Peter Beattie is married to his wife Heather Beattie, they had their wedding in 1975. His wife is a former professor of nursing. His wife was also briefly involved in Brisbane City Council politics in her own capacity in 2012. The couple have three adult children. Peter is an Anglican, and his wife is the daughter of an Anglican clergyman.

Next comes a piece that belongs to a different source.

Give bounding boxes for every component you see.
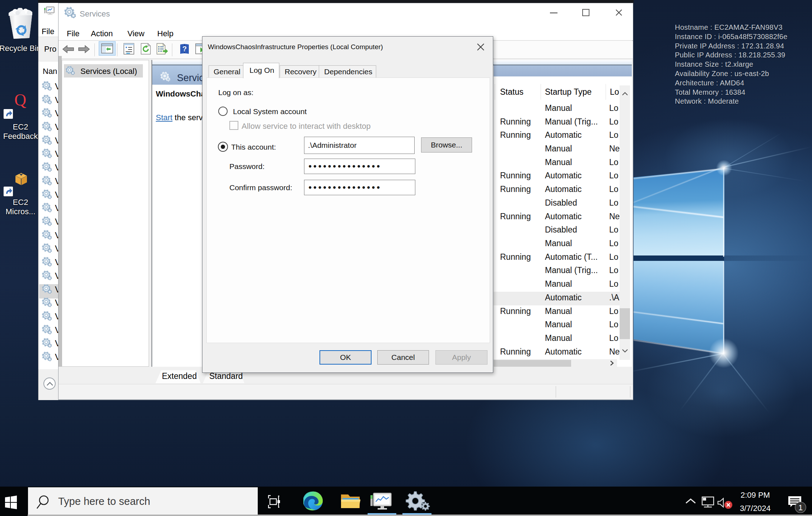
svg-text:1: 1 — [798, 503, 803, 512]
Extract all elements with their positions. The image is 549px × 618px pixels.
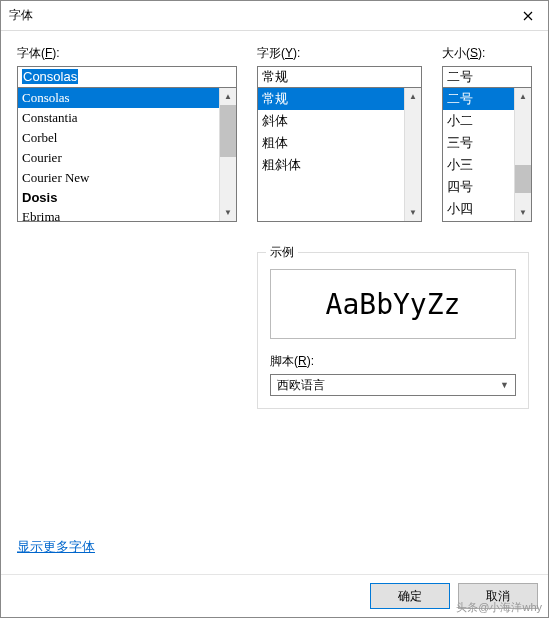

As of May 2023, Peter Beattie and his wife Heather Beattie are still married and living a happy life with their children Larissa Beattie, Denis Beattie, and Matthew Beattie.
Peter Beattie net worth
How much is Peter Beattie worth? Peter Beattie net worth is estimated at around $5 million. His main source of income is from his primary work as a former politician. Peter Beattie’s salary per month and other career earnings are over $450,000 dollars annually. His remarkable achievements have earned him some luxurious lifestyles and some fancy car trips. He is one of the richest and most influential former politicians in Australia. Peter Beattie stands at an appealing height of 1.75m and has a good body weight which suits his personality.